— Your objective —
Once you find a line containing the word "Paradigm" in the entries below, copy it.
(Beginning of Data to process)
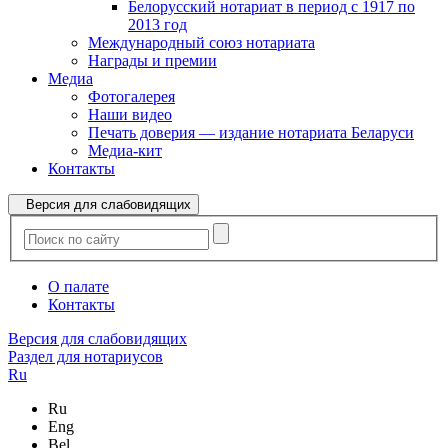
Белорусский нотариат в период с 1917 по
2013 год
Международный союз нотариата
Награды и премии
Медиа
Фотогалерея
Наши видео
Печать доверия — издание нотариата Беларуси
Медиа-кит
Контакты
Версия для слабовидящих
О палате
Контакты
Версия для слабовидящих
Раздел для нотариусов
Ru
Ru
Eng
Bel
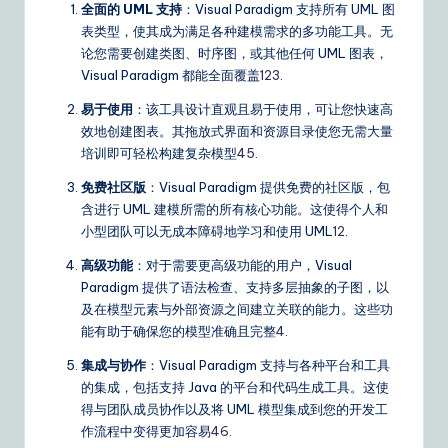
全面的 UML 支持
：Visual Paradigm 支持所有 UML 图
表类型，使其成为满足各种建模需求的多功能工具。无
论您需要创建类图、时序图，或其他任何 UML 图表，
Visual Paradigm 都能全面覆盖
1
2
3
.
易于使用
：该工具设计直观且易于使用，可让您快速高
效地创建图表。其拖放式界面和资源目录使您无需大量
培训即可轻松构建复杂模型
4
5
.
免费社区版
：Visual Paradigm 提供免费的社区版，包
含进行 UML 建模所需的所有核心功能。这使得个人和
小型团队可以无成本障碍地学习和使用 UML
1
2
.
高级功能
：对于需要更高级功能的用户，Visual
Paradigm 提供了语法检查、支持多层抽象的子图，以
及在模型元素与外部资源之间建立关联的能力。这些功
能有助于确保您的模型准确且完整
4
.
集成与协作
：Visual Paradigm 支持与各种平台和工具
的集成，包括支持 Java 的平台和代码生成工具。这使
得与团队成员协作以及将 UML 模型集成到您的开发工
作流程中变得更加容易
4
6
.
(End of Data to process)
— Answer to this exercise —
：Visual Paradigm 支持所有 UML 图
Visual Paradigm 都能全面覆盖
：Visual Paradigm 提供免费的社区版，包
Paradigm 提供了语法检查、支持多层抽象的子图，以
：Visual Paradigm 支持与各种平台和工具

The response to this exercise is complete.